Crop Science One Step Ahead

Sixth-generation farmer Jasper Roubos grows potatoes in the Netherlands. At his farm, he demonstrates one of his core principles: sustainable farming.

Surrounded by brown-black stone windmills and colorful tulips lies the Dutch farm Het Groene Hart – the Green Heart. Located 20 km south-west of Amsterdam’s Schiphol Airport, the farm lives up to its name: almost every shade of green can be found on the field on this damp day in May. Even the solar panel-equipped farm buildings are painted bright green.

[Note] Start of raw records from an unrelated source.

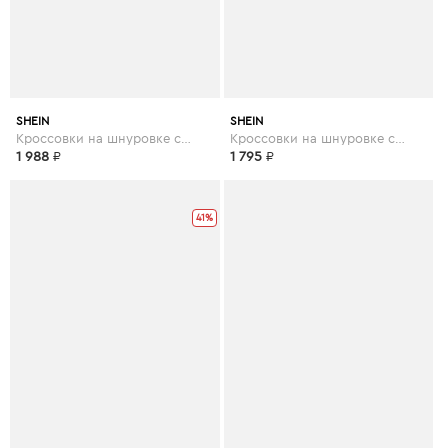
SHEIN
SHEIN
Кроссовки на шнуровке спереди
Кроссовки на шнуровке спереди
1 988
₽
1 795
₽
41%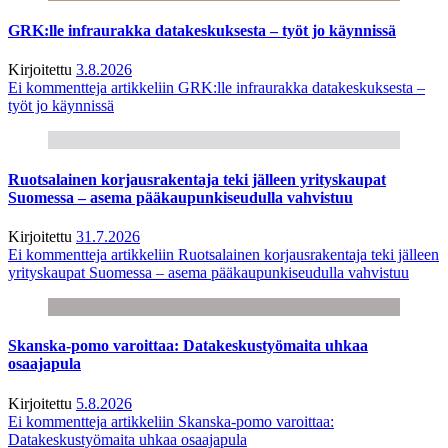
GRK:lle infraurakka datakeskuksesta – työt jo käynnissä
Kirjoitettu
3.8.2026
Ei kommentteja
artikkeliin GRK:lle infraurakka datakeskuksesta –
työt jo käynnissä
Ruotsalainen korjausrakentaja teki jälleen yrityskaupat
Suomessa – asema pääkaupunkiseudulla vahvistuu
Kirjoitettu
31.7.2026
Ei kommentteja
artikkeliin Ruotsalainen korjausrakentaja teki jälleen
yrityskaupat Suomessa – asema pääkaupunkiseudulla vahvistuu
Skanska-pomo varoittaa: Datakeskustyömaita uhkaa
osaajapula
Kirjoitettu
5.8.2026
Ei kommentteja
artikkeliin Skanska-pomo varoittaa:
Datakeskustyömaita uhkaa osaajapula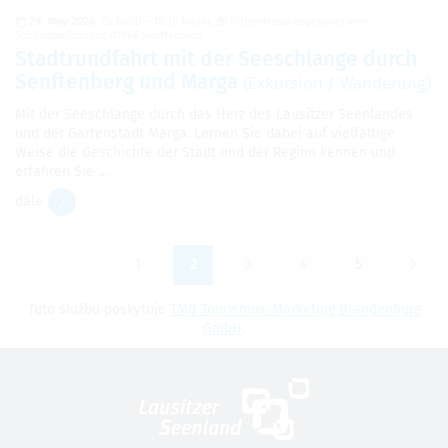
29. May 2026
14:00 – 15:15 hodin
Ritterstraße gegenüber vom
Schlossparkcenter, 01968 Senftenberg
Stadtrundfahrt mit der Seeschlange durch
Senftenberg und Marga
(Exkursion / Wanderung)
Mit der Seeschlange durch das Herz des Lausitzer Seenlandes
und der Gartenstadt Marga. Lernen Sie dabei auf vielfältige
Weise die Geschichte der Stadt und der Region kennen und
erfahren Sie …
dále
1
2
3
4
5
Tuto službu poskytuje
TMB Tourismus-Marketing Brandenburg
GmbH
.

Jasper Roubos, the farm’s owner, exits one of these buildings, the potato storage. He swipes sweat off his forehead; he just helped load 35 tons of potatoes onto a truck, which he will sell to a French fry manufacturer. “Beside onions, sugar beet and winter wheat, potatoes are one of our main sources of income,” states Roubos. If his potatoes meet specific requirements from the French fry industry, he achieves a good price: “The perfect potato to make French fries is large, round and has a good, golden color. The inside of the potato is just as important. When the French fries are baked, they will turn golden and crisp. Finally, the ratio of water to the total mass must be balanced, and the outer potato skin may not be damaged.”

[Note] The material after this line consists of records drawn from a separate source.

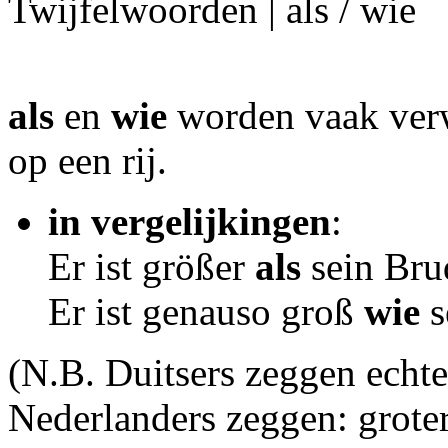
Twijfelwoorden | als / wie
als
en
wie
worden vaak verw
op een rij.
in vergelijkingen
:
Er ist größer
als
sein Bru
Er ist genauso groß
wie
s
(N.B. Duitsers zeggen echter
Nederlanders zeggen: groter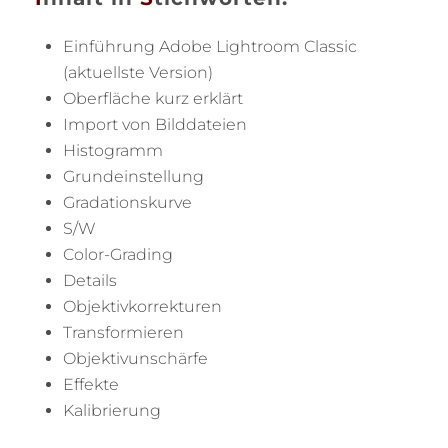
Einführung Adobe Lightroom Classic
(aktuellste Version)
Oberfläche kurz erklärt
Import von Bilddateien
Histogramm
Grundeinstellung
Gradationskurve
S/W
Color-Grading
Details
Objektivkorrekturen
Transformieren
Objektivunschärfe
Effekte
Kalibrierung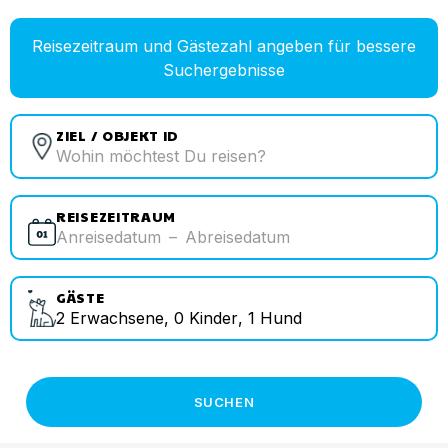
Reisezeitraum und Gästezahl angeben für bessere
Suchergebnisse
ZIEL / OBJEKT ID
REISEZEITRAUM
Anreisedatum
–
Abreisedatum
GÄSTE
2
Erwachsene
,
0
Kinder
,
1
Hund
SUCHEN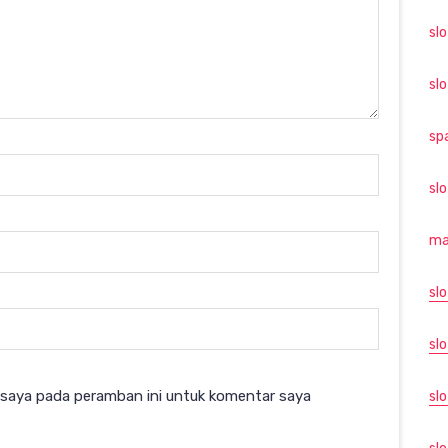
sl
sl
sp
sl
ma
sl
slo
 saya pada peramban ini untuk komentar saya
sl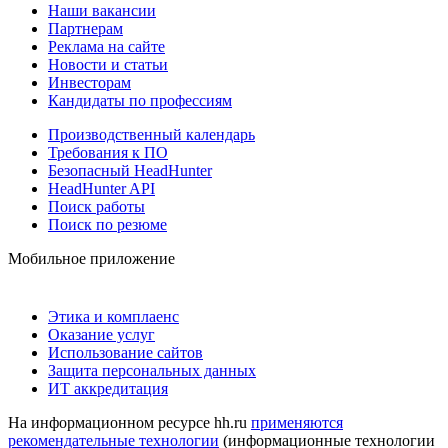
Наши вакансии
Партнерам
Реклама на сайте
Новости и статьи
Инвесторам
Кандидаты по профессиям
Производственный календарь
Требования к ПО
Безопасный HeadHunter
HeadHunter API
Поиск работы
Поиск по резюме
Мобильное приложение
Этика и комплаенс
Оказание услуг
Использование сайтов
Защита персональных данных
ИТ аккредитация
На информационном ресурсе hh.ru
применяются
рекомендательные технологии
(информационные технологии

Jasper Roubos at the field (Photo)
Jasper Roubos in conversation (Photo)

Jasper Roubos takes part in the Bayer ForwardFarming program. Due to his farm's participation in the program, he can guarantee maximum quality during the entire cultivation process.

Jasper Roubos in exchange with Bayer experts (Photo)

Jasper Roubos talking with Bayer experts to make farming at Het Groene Hart even more sustainable.

In fact, Het Groene Hart’s region provides excellent conditions for healthy crop development. Since it is located five meters below sea level, Roubos’ crops grow on 50 hectares of fertile polder soil. “Fortunately, it rains a lot in the Netherlands. Therefore, we only need a little artificial irrigation,” he explains. Roubos doesn’t only rely on the good regional conditions. In order to ensure the high quality standard during the whole cultivation process, Roubos decided to participate in the Bayer ForwardFarming program.

Bayer ForwardFarms are sustainable agriculture in practice. As one of them, the Het Groene Hart farm proves that economic success can exist alongside a responsible environmental approach. “I want to farm without harming the environment.” To reach this goal, Roubos is in regular contact with Bayer experts. “I have productive discussions with the specialists that come to my farm. I’m able to implement new ideas and raise my farm’s sustainability to a higher level.” Roubos’ eyes wander to Het Groene Hart’s nearby apiary. As he gets closer to the hives, a vibrating hum fills the air. Therefore, Roubos raises his voice to be heard: “Bee health is another component of our ForwardFarming initiative. At our farm, 270,000 bees live in a safe haven of nine bee hives, where they can nest in a protected atmosphere.” In the spring, each Het Groene Hart’s queen bee lays up to 2,000 eggs a day. Flowers of vibrant colors, such as yellow and orange poppies, surround the apiary: “Bees are an important part of sustainable agriculture because they pollinate a large proportion of all plants worldwide. Thus, we also work here with bees and this is working quite well. Our flowering strips make the bees feel as comfortable as possible.”

I want to farm without harming the environment.

Jasper Roubos, farmer Het Grone Hart, Netherlands
Hands holding earth (Photo)
Jasper Roubos checking the irrigation system (Photo)

Jasper Roubos examining the irrigation system.

Jasper Roubos inspecting the plants (Photo)

Onions, sugar beet, winter wheat and potatoes are part of Jasper Roubos’ core business.

Sorting out onion (Photo)

Before Roubos’ working day ends, he cleans his tractor and machines. While doing this, he also has the environment in mind. Whenever Roubos fills or cleans his spraying equipment on the farm, he uses Phytobac, a simple but highly effective spray-residue management system. It prevents residues from getting into sewage systems or nearby bodies of water.

As Roubos parks his clean tractor, the evening sun sets on Het Groene Hart. It’s time for him to have dinner with his wife, Eveline and their two small children Sam and Jenna. Thinking about his family, Roubos feels a big responsibility: “I’m a sixth-generation farmer, and I want the farm to exist at least for another six generations. So it’s my job to farm sustainably in order to ensure the soil and water quality for the next generations.”